1. For my right eye ERM conditions, based on OCT, what is the extent of severity? Mild, intermediate or severe? From the latest OCT, the macular area is mostly “red” with some “yellow” area and no more “green” area. The thickness has also increased from 333 to 397 as compared to my first OCT in early Feb. It is alarming to me. Is my rate of deterioration rapid? What is / are the reasons for such rapid progress? Does it indicate other eye disease/conditions? I am worried.
2. Is the thickness of “397” refer to thickness of retina (thickened due to pulling by the erm) or the thickness of the membrane itself? Can OCT detect the thickness of the membrane? If yes, what is my ERM thickness according to my first OCT done on 1 Feb and the latest OCT? I understand that the thicker the membrane, the more difficult for peeling it off and hence may have more surgery complications. I am concerned.
3. Can you tell whether my case is simple or complicated for surgery? I am concerned about the possible complications. The macular membrane area is now larger, and get thicker.
4. Can OCT detect macular edema? Do I have edema based on OCT? One doctor said no edema in my case, one doctor said a bit.
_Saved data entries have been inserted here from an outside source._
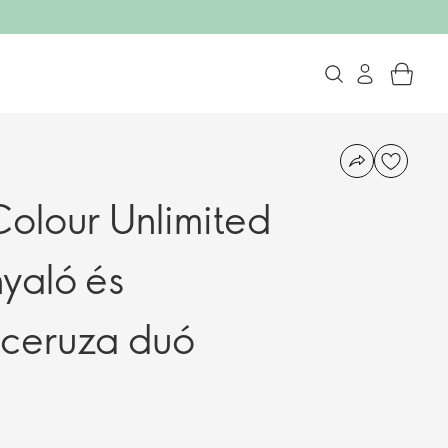
olour Unlimited
yaló és
rceruza duó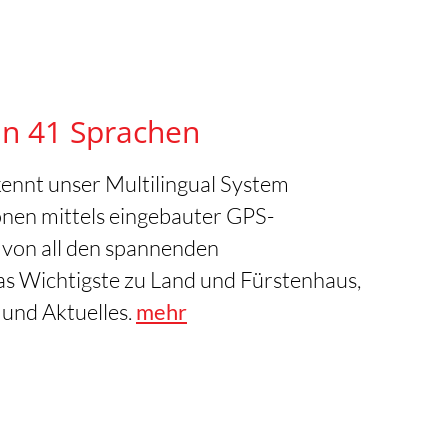
in 41 Sprachen
ennt unser Multilingual System
onen mittels eingebauter GPS-
 von all den spannenden
as Wichtigste zu Land und Fürstenhaus,
 und Aktuelles.
mehr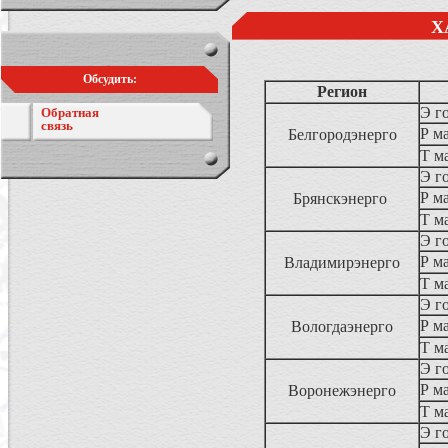
Х
Обсудить:
Регион
Э г
Обратная
связь
Р ма
Белгородэнерго
Т м
Э г
Р ма
Брянскэнерго
Т м
Э г
Р ма
Владимирэнерго
Т м
Э г
Р ма
Вологдаэнерго
Т м
Э г
Р ма
Воронежэнерго
Т м
Э г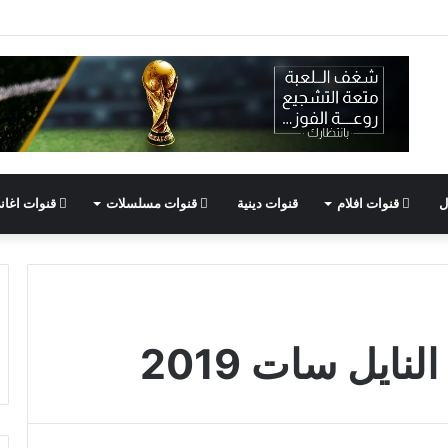
ل
قنوات افلام
قنوات دينية
قنوات مسلسلات
قنوات اغان
نايل سات 2019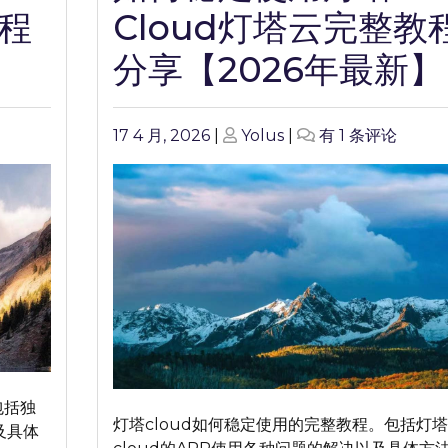
教程
Cloud灯塔云完整教
】
分享【2026年最新】
Posted
Posted
如
17 4 月, 2026
|
Yolus
|
有 1 条评论
on
on
何
稳
定
使
用
灯
塔
Cloud
灯
塔
云
包括独
完
灯塔cloud如何稳定使用的完整教程。包括灯塔
及具体
整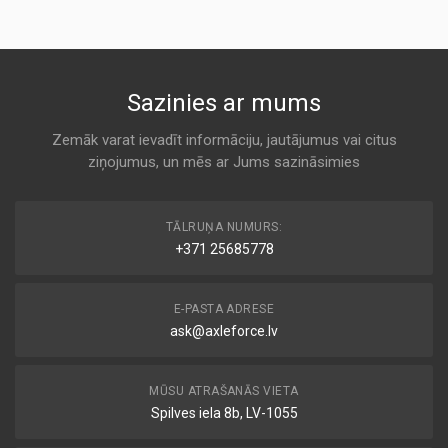
BALDWIN
KODS:
A 898
AF26665
KODS:
AF26665
Sazinies ar mums
F777
Air
FLEETGUARD
Zemāk varat ievadīt informāciju, jautājumus vai citus
ziņojumus, un mēs ar Jums sazināsimies
A 898
SA 17673
TĀLRUŅA NUMURS:
Air
+371 25685778
HIFI
A 898
E-PASTA ADRESE
ask@axleforce.lv
C 20 024
Air
MANN-FILTER
MŪSU ATRAŠANĀS VIETA
A 898
Spilves iela 8b, LV-1055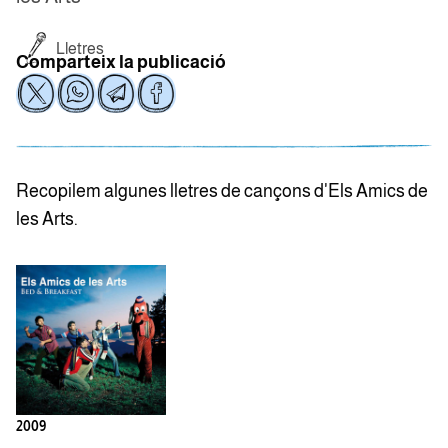
Lletres
Comparteix la publicació
Recopilem algunes lletres de cançons d'Els Amics de
les Arts.
2009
I am confused.
5. For the prognosis, what is the extent of improvement can I expect, in terms of VA and the reduction of metamorphopsia? How long will it take? Will my vision be worse than before surgery in the initial period right after surgery? When will I start to see notable improvement in vision ?
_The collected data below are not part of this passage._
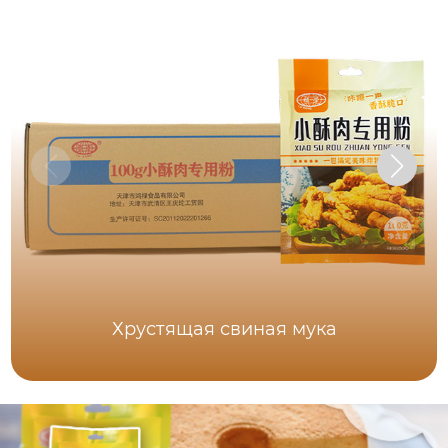
Хрустящая свиная мука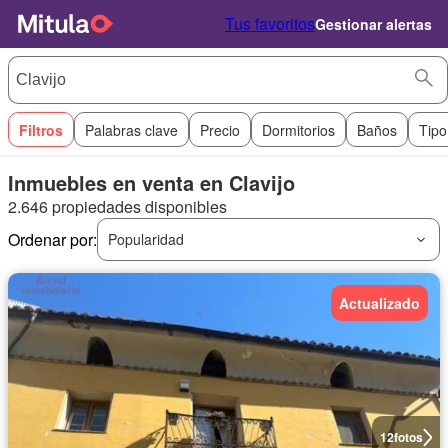
Tus favoritos
Gestionar alertas
Filtros
Palabras clave
Precio
Dormitorios
Baños
Tipo
Inmuebles en venta en Clavijo
2.646 propiedades disponibles
Ordenar por:
Popularidad
Actualizado
12
fotos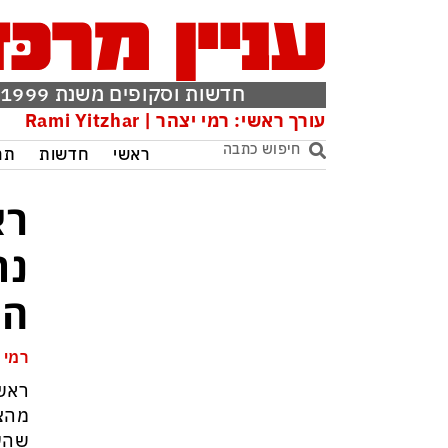
חדשות וסקופים משנת 1999
עורך ראשי: רמי יצהר | Rami Yitzhar
ראשי
חדשות
תר
רא
נת
המ
רמי 
ראש 
מהצנ
שהעו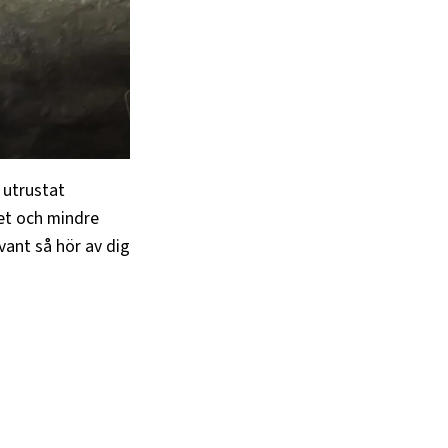
 utrustat
het och mindre
vant så hör av dig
6. Apart from accelerated cataract, will the surgery put me in a longer term a higher risk of getting glaucoma, macular degeneration or other eye disease?
7. My work involves much computer operation looking at screens as well as paper work, and I need to work for long time dayily. I want to have very good recovery before returning to work. What is the rest period (sick leave) ideally so that my eyes can have adequate time to rest and recover?
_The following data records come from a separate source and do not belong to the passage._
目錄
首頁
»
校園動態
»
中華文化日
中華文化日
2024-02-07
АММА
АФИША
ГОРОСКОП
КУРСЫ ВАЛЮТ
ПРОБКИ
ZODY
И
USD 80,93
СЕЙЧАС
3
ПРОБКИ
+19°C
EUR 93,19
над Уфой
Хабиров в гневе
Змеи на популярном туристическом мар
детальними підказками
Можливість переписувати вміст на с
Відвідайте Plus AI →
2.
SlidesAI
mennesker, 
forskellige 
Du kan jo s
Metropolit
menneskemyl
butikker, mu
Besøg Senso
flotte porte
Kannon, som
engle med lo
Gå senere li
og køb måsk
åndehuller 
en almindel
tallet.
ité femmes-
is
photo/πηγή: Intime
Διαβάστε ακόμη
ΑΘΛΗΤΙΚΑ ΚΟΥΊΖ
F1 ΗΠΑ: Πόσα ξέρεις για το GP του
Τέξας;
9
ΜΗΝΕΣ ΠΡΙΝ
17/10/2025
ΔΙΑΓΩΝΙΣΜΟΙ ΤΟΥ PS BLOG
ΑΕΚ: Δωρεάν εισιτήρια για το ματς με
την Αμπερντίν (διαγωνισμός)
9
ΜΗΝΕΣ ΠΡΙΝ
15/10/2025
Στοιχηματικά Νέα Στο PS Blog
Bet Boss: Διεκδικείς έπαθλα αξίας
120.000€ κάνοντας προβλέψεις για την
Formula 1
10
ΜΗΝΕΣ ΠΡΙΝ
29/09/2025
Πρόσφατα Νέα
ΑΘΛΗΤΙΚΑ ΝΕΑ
8. For entoptic phenomenon present in my right eye. Will it go away after ERM surgery?
Thanks in advance for your reply
ERM
Detailed Answer:
My dear,
Good of you to get back to me.
There is an increase in thickness of ERM.This is responsible for diminision of vision.393 basically is thickness of ERM.Thicker the membrane,more difficult is the surgery.Thickness is increasing rapidly.Very thick membrane may lead to bleeding from the peripheral blood vessels,which may be torn.There is very questionable oedema in one of the pictures.That is the reason of different reports.More important complication after surgery is macular hole compared to glaucoma and cataract.
We in our practice allow patients one week rest.In complicated cases this can be extended.Entopic phenomenon will go away completely..
Be careful,visual recovery may easily take 6 to 8 weeks.
Go ahead with surgery with total faith and you will be fine.


Unfortunately, I hurt my teeth three days ago and my tooth is loosened and dislocated a bit. Dental work (e.g. fixation of the tooth) will probably be needed after a one to two week observation period, which will mean very close to my surgery date on 23 April. I am concerned whether the dental work just a few days prior to my eye surgery will have any impact/complications on my surgery and outcome. My dental work may be time critical if I want to achieve better results, but I also do not want to delay my eye surgery? Any advice? Or concerns or points that I should note and need to convey to my dentist and my eye doctor?
ERM
Detailed Answer:
My dear,
Good of you to get back to me.
Since the dental work is a time bound procedure,it has to be taken up immediately.This will definitely not effect your ERM surgery so do not worry about it.
Go ahead and have your dental work completed.